(Beginning of TASK MATERIAL)

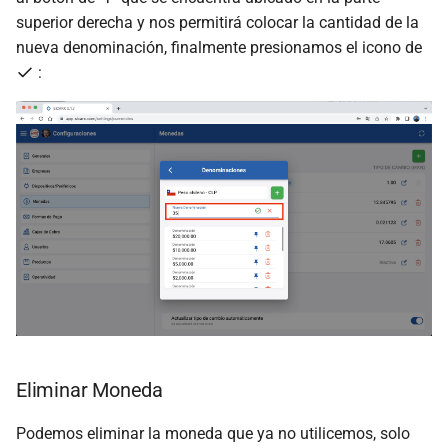
superior derecha y nos permitirá colocar la cantidad de la
nueva denominación, finalmente presionamos el icono de
:
Eliminar Moneda
Podemos eliminar la moneda que ya no utilicemos, solo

(End of TASK MATERIAL)

● **EXERCISE OBJECTIVE**: Repeat exactly, and only, the lines of the records above, starting with the line that contains "Eliminar Moneda" and ending with the final line, both included.

● **WRITTEN ANSWER**:
Eliminar Moneda
Podemos eliminar la moneda que ya no utilicemos, solo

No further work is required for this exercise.